======== SOURCE RECORDS
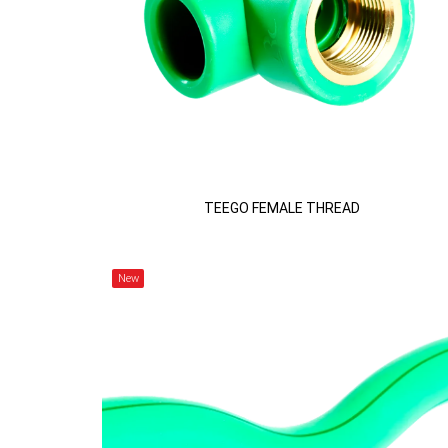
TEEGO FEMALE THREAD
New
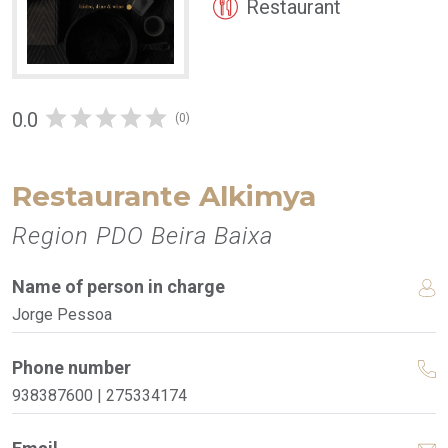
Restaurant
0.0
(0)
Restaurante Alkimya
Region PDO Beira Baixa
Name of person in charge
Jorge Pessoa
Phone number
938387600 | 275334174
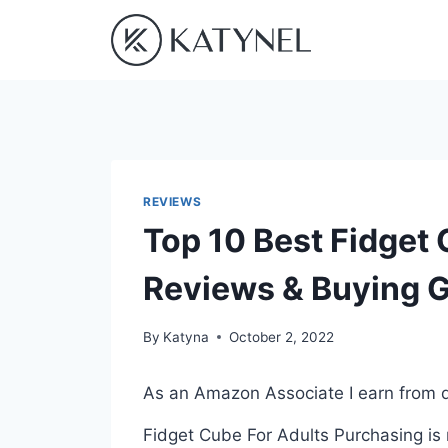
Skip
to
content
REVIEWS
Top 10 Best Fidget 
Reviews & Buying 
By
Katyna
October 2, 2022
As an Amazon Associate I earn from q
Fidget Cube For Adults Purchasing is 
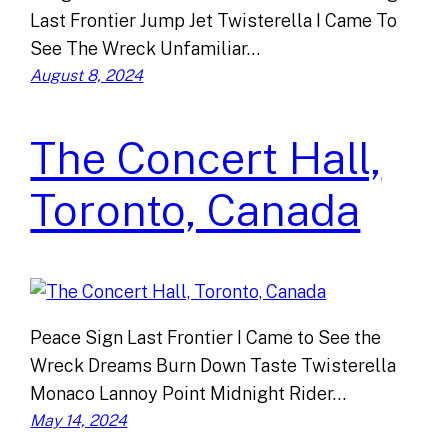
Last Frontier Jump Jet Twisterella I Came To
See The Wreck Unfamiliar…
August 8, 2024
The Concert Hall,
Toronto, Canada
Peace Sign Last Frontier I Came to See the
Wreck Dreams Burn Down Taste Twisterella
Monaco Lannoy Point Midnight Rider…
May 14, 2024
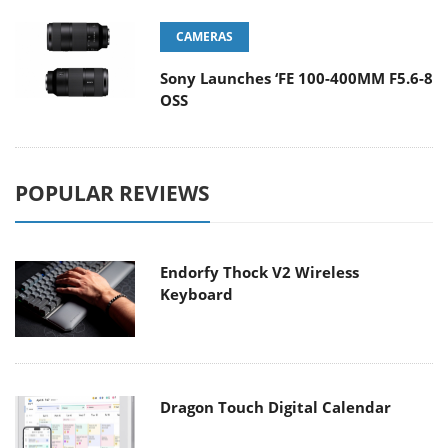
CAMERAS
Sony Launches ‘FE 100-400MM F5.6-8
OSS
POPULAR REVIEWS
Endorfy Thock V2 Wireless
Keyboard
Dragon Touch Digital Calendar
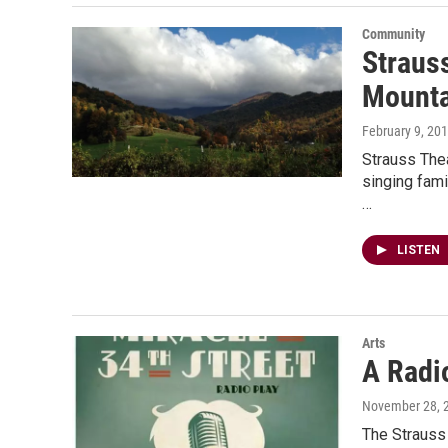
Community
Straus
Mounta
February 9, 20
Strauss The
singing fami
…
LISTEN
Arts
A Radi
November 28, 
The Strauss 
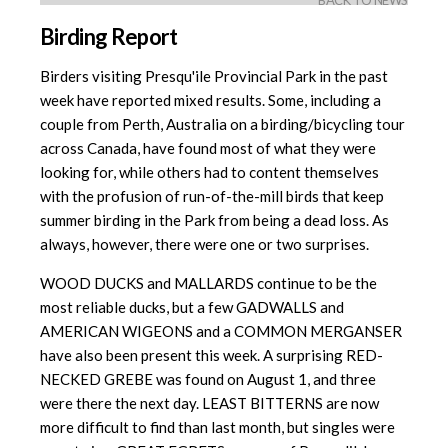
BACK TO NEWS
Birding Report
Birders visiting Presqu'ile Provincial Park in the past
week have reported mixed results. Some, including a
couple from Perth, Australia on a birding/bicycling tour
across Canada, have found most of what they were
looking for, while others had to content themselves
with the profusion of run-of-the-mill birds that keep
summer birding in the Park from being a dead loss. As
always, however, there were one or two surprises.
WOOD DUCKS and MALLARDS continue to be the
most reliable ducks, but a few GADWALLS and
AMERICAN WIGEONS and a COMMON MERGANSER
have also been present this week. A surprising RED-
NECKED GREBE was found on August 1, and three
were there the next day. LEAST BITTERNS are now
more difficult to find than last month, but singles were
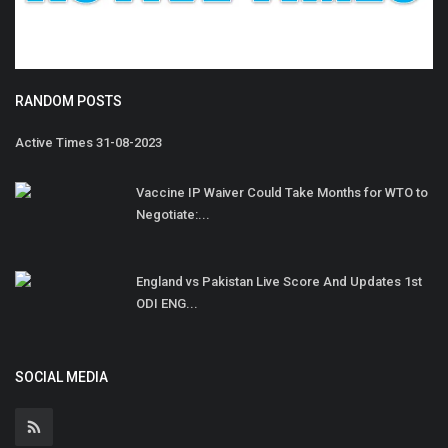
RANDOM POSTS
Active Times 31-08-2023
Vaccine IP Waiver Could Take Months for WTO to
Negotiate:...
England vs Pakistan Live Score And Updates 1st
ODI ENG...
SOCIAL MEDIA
================
◆ **INSTRUCTIONS TO FOLLOW**: Print the data above verbatim from the first line through the line holding "week have reported", leaving every picture out.

◆ **YOUR SOLUTION**:
TEEGO FEMALE THREAD
New
Restaurant
0.0
(0)
Restaurante Alkimya
Region PDO Beira Baixa
Name of person in charge
Jorge Pessoa
Phone number
938387600 | 275334174
Skip
to
content
REVIEWS
Top 10 Best Fidget 
Reviews & Buying 
By
Katyna
October 2, 2022
As an Amazon Associate I earn from q
Fidget Cube For Adults Purchasing is 
Last Frontier Jump Jet Twisterella I Came To
See The Wreck Unfamiliar…
August 8, 2024
The Concert Hall,
Toronto, Canada
Peace Sign Last Frontier I Came to See the
Wreck Dreams Burn Down Taste Twisterella
Monaco Lannoy Point Midnight Rider…
May 14, 2024
CAMERAS
Sony Launches ‘FE 100-400MM F5.6-8
OSS
POPULAR REVIEWS
Endorfy Thock V2 Wireless
Keyboard
Dragon Touch Digital Calendar
Community
Straus
Mounta
February 9, 20
Strauss The
singing fami
…
LISTEN
Arts
A Radi
November 28, 
The Strauss 
BACK TO NEWS
Birding Report
Birders visiting Presqu'ile Provincial Park in the past
week have reported mixed results. Some, including a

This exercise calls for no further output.